Sen. Tom Harkin, one of the co-authors of the Affordable Care Act, now thinks Democrats may have been better off not passing it at all and holding out for a better bill. “We had the power to do it in a way that would have simplified healthcare, made it more efficient and made it less costly and we didn’t do it,” Harkin told The Hill. “So I look back and say
we should have either done it the correct way or not done anything at all. “What we did is we muddled through and we got a system that is complex, convoluted, needs probably some corrections and
still rewards the insurance companies extensively,” he added. “All that’s good.
All the prevention stuff is good but it’s just really complicated. It doesn’t have to be that complicated,” he said of the Affordable Care Act.
Harkin, who is retiring at the end of this Congress, says in retrospect the Democratic-controlled Senate and House
should have enacted a single-payer healthcare system or a public option to give the uninsured access to government-run health plans that compete with private insurance companies.“We had the votes in ’09. We had a huge majority in the House, we had 60 votes in the Senate,” he said.He believes Congress should have enacted
“single-payer right from the get-go or at least put a public option would have simplified a lot.”“We had the votes to do that and we blew it,” he said. It was the first time since 1978 that Democrats had a filibuster-proof Senate majority.

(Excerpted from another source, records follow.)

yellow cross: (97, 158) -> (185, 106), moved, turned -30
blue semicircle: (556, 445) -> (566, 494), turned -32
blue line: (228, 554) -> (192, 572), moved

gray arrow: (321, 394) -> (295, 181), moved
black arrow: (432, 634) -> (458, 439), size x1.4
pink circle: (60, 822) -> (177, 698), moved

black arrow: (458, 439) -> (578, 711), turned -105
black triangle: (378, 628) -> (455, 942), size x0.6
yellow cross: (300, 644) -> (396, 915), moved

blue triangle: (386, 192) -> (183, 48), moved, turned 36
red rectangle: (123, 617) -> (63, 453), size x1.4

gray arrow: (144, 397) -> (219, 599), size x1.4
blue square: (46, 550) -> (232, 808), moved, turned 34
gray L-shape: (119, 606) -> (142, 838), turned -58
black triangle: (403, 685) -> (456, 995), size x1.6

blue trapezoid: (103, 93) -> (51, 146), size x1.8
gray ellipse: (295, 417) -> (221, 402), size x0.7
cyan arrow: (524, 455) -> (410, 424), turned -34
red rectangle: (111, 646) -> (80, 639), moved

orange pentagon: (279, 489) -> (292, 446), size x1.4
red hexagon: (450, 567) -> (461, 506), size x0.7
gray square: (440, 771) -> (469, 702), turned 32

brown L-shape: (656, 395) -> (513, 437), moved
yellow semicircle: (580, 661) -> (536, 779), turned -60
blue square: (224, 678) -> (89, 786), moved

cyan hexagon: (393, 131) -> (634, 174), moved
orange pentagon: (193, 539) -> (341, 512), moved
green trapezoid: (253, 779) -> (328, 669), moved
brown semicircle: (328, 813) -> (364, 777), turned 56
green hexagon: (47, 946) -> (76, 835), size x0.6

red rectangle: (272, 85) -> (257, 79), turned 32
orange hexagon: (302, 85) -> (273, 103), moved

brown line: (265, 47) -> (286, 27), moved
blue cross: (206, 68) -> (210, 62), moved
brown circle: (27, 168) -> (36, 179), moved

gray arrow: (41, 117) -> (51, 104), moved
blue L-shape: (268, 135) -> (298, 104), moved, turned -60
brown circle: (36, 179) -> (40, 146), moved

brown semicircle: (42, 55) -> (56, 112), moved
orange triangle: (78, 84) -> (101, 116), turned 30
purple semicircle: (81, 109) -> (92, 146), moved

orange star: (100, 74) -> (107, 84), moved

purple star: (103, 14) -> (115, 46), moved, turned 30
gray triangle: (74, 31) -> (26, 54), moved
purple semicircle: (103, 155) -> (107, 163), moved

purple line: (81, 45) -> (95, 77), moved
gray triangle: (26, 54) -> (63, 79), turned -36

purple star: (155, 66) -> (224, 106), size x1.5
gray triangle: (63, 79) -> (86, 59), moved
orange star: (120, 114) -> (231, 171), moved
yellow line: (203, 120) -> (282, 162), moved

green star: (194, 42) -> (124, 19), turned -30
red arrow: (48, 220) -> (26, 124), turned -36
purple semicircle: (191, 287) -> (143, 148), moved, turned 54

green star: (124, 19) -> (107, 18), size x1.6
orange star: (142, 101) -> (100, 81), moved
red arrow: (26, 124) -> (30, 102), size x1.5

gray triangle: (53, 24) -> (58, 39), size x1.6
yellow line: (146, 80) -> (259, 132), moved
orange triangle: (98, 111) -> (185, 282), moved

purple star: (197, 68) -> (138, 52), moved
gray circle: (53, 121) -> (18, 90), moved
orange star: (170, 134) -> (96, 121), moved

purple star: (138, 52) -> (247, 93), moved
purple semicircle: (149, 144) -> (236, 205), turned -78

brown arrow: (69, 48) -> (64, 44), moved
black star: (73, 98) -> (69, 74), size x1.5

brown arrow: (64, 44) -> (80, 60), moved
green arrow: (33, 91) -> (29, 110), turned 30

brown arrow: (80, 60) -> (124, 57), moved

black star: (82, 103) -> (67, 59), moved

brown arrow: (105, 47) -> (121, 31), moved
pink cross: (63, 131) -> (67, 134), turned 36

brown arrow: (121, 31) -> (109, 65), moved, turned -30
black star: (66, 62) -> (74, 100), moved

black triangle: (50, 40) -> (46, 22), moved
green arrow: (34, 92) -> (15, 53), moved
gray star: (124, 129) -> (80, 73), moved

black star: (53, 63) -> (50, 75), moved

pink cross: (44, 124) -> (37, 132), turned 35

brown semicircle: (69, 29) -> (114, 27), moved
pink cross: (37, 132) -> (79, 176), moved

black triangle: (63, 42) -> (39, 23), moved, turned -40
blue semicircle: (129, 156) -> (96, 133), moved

Harkin, however, believes Obama and Democratic leaders could have enacted better policy had they stood up to three centrists who balked at the public option:
Sens. Joe Lieberman (Conn.), a Democrat turned independent, Blanche Lincoln (D-Ark.) and Ben Nelson (D-Neb.).“The House passed public option. We had the votes in the Senate for cloture,” he said.“There were only three Democrats that held out and
we could have had those three,” he added. "We had “[Sen.] Mark Pryor [D-Ark.] so we could have had Lincoln.
We could have had all three of them if the president would have been just willing to do some political things but he wouldn’t do it." Harkin and other liberals are now
faced with the bitter irony that the centrists tried to placate five years ago by crafting a labyrinthine market-based reform are now all out of the Senate. “So as a result we’ve
got this complicated thing out there called the Affordable Care Act,” he said.
He believes Congress should have moved legislation in the first 100 days after Obama’s inauguration, which drew over a million people to the National Mall on a frigid January day. “There’s this old saying, ‘If you have the votes, vote. If you don’t, talk.’ We had the votes but we talked,” he said. Then-Senate Finance Committee Chairman Max Baucus (D-Mont.) held listening sessions with Republican senators for months but ultimately failed to pick up a single GOP vote on the floor.